|M.Sc Student||Yael Lupu|
|Subject||Development and Characterization of a Bioactive Ceramic|
Scaffold Conjugated with PLAG Particles for Bone
|Department||Department of Biotechnology and Food Engineering||Supervisor||Full Professors Machluf Marcelle|
|Full Thesis text|
Loss of bone tissue results in slow healing or large non-healing fractures and often require bone grafting procedures. Bone tissue engineering, is an alternative approach which combines three-dimensional scaffolds with cells and essential growth factors. Composite scaffolds for bone tissue engineering made of a ceramic and a polymeric component are ideal as they combine osteoinductive properties with the ability of growth factors delivery.
In our study we aimed to develop a composite of PLGA and ZrO2 scaffold for bone tissue engineering. PLGA particles have been devised to release bone morphogenetic protein-2 (BMP-2), as this is an expensive growth factor that is crucial for bone formation. First, we focused on optimizing the encapsulation process and found that by changing the polymer's molecular weight and monomer ratio, we can control parameters such as loading, release and size of the microspheres. After the optimization studies, BMP-2 was encapsulated in PLGA with a monomer ratio of 50:50 and medium molecular weight (0.55-0.75dL/gr). We found that the encapsulation efficiency of BMP-2 in a capped PLGA (94%) was higher than in the uncapped PLGA (25%).
Our next aim was incorporating the PLGA microspheres into the ZrO2 scaffold. In the first approach capped polymer microspheres were absorbed using vapors of an organic solvent. However, by this approach the microspheres were not firmly attached to the scaffold and were washed out. Therefore, we assessed a different approach in which uncapped PLGA particles were conjugated using carbodiimide chemistry. This led to attachment of high numbers of microspheres to the scaffold. Once achieving this aim, we have addressed the potential of this composite to be pre-seeded with hMSCs that are known to differentiate to the bone cell linage when exposed to BMP-2. Our results demonstrated that ZrO2 scaffolds support hMSCs growth and proliferation. Also our results demonstrated that the BMP-2 released from the PLGA microspheres retained its biological activity and increased osteoblastic marker expression in hMSCs.
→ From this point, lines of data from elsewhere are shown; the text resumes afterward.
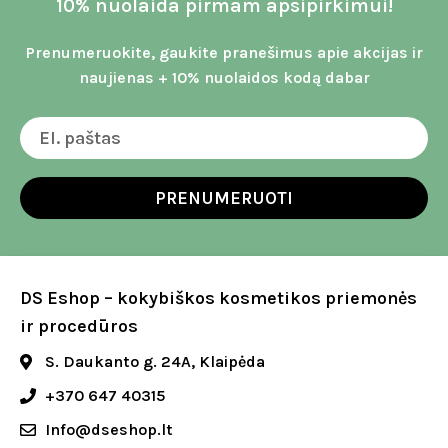
10% nuolaida pirmam apsipirkimui!
Prenumeruokite, gaukite pranešimus apie akcijas ir
naujienas + 10% nuolaidos kodą dabar
PRENUMERUOTI
DS Eshop – kokybiškos kosmetikos priemonės
ir procedūros
S. Daukanto g. 24A, Klaipėda
+370 647 40315
Info@dseshop.lt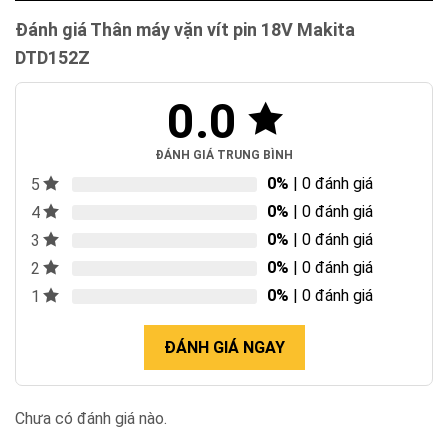
Đánh giá Thân máy vặn vít pin 18V Makita
DTD152Z
0.0
ĐÁNH GIÁ TRUNG BÌNH
0%
| 0 đánh giá
5
0%
| 0 đánh giá
4
0%
| 0 đánh giá
3
0%
| 0 đánh giá
2
0%
| 0 đánh giá
1
ĐÁNH GIÁ NGAY
Chưa có đánh giá nào.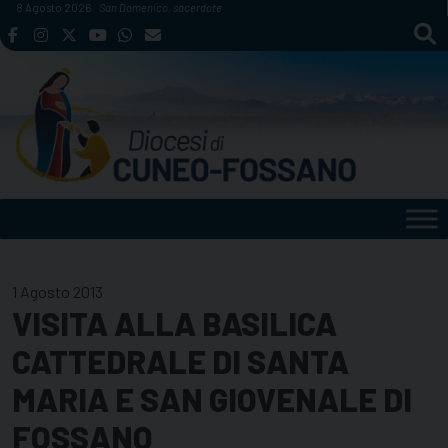
Skip
8 Agosto 2026
San Domenico, sacerdote
to
content
1 Agosto 2013
VISITA ALLA BASILICA
CATTEDRALE DI SANTA
MARIA E SAN GIOVENALE DI
FOSSANO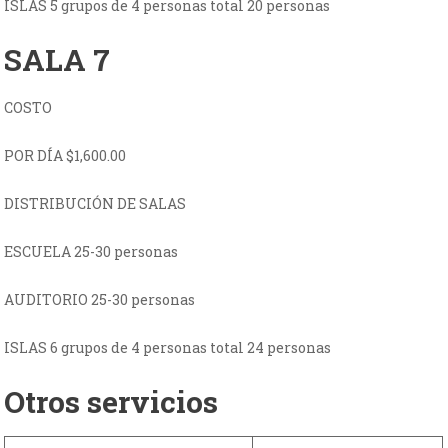
ISLAS 5 grupos de 4 personas total 20 personas
SALA 7
COSTO
POR DÍA $1,600.00
DISTRIBUCIÓN DE SALAS
ESCUELA 25-30 personas
AUDITORIO 25-30 personas
ISLAS 6 grupos de 4 personas total 24 personas
Otros servicios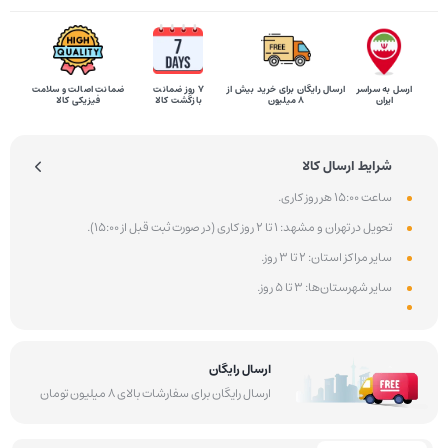
ارسل به سراسر
ارسال رایگان برای خرید بیش از
۷ روز ضمانت
ضمانت اصالت و سلامت
ایران
8 میلیون
بازگشت کالا
فیزیکی کالا
شرایط ارسال کالا
ساعت 15:00 هر روز کاری.
تحویل در تهران و مشهد: 1 تا 2 روز کاری (در صورت ثبت قبل از 15:00).
سایر مراکز استان: 2 تا 3 روز.
سایر شهرستان‌ها: 3 تا 5 روز.
ارسال رایگان
ارسال رایگان برای سفارشات بالای 8 میلیون تومان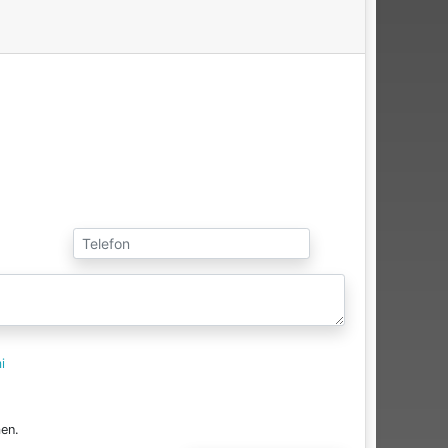
i
en.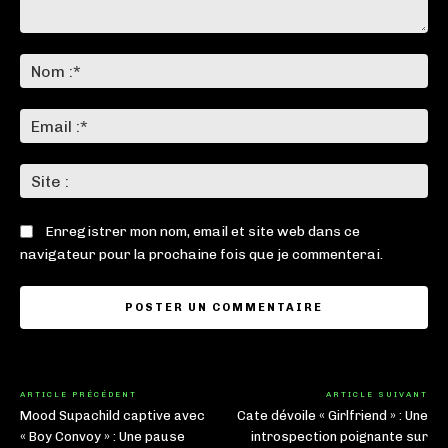
Commenter
:
No
:*
Ema
:*
Sit
:
Enregistrer mon nom, email et site web dans ce
navigateur pour la prochaine fois que je commenterai.
ARTICLE PRÉCÉDENT
ARTICLE SUIVANT
Mood Supachild captive avec
Cate dévoile « Girlfriend » : Une
« Boy Convoy » : Une pause
introspection poignante sur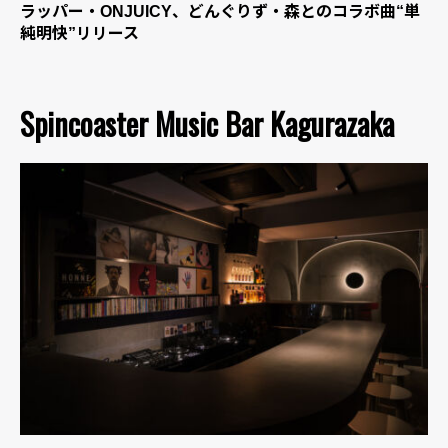
ラッパー・ONJUICY、どんぐりず・森とのコラボ曲“単
純明快”リリース
Spincoaster Music Bar Kagurazaka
Finally, we aimed to prevascularive the ZrO2 scaffold by seeding endothelial cells. Prevascularization is essential as it helps overcome the nutrient and oxygen diffusion limit. Our results showed that co-culturing the ZrO2 scaffolds with hMSCs and HUVECs enabled cell adhesion and proliferation of both cell types.
To conclude, we successfully developed a delivery system of PLGA microspheres for biologically active BMP-2 that was incorporated into a ZrO2 scaffold. This composite scaffold could serve as a bone substitute for bone grafting applications.